Supplied information:
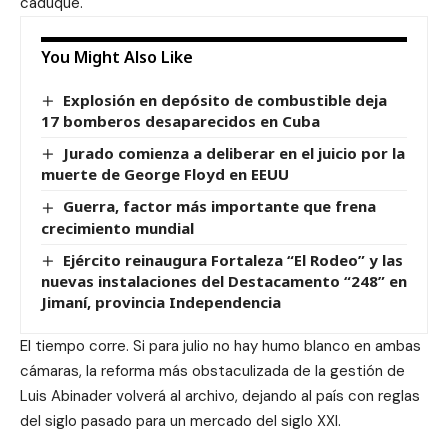
caduque.
You Might Also Like
Explosión en depósito de combustible deja
17 bomberos desaparecidos en Cuba
Jurado comienza a deliberar en el juicio por la
muerte de George Floyd en EEUU
Guerra, factor más importante que frena
crecimiento mundial
Ejército reinaugura Fortaleza “El Rodeo” y las
nuevas instalaciones del Destacamento “248” en
Jimaní, provincia Independencia
El tiempo corre. Si para julio no hay humo blanco en ambas
cámaras, la reforma más obstaculizada de la gestión de
Luis Abinader volverá al archivo, dejando al país con reglas
del siglo pasado para un mercado del siglo XXI.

What the exercise asks: From the listing, copy every line where the string "para" appears.

Result for this exercise:
El tiempo corre. Si para julio no hay humo blanco en ambas
del siglo pasado para un mercado del siglo XXI.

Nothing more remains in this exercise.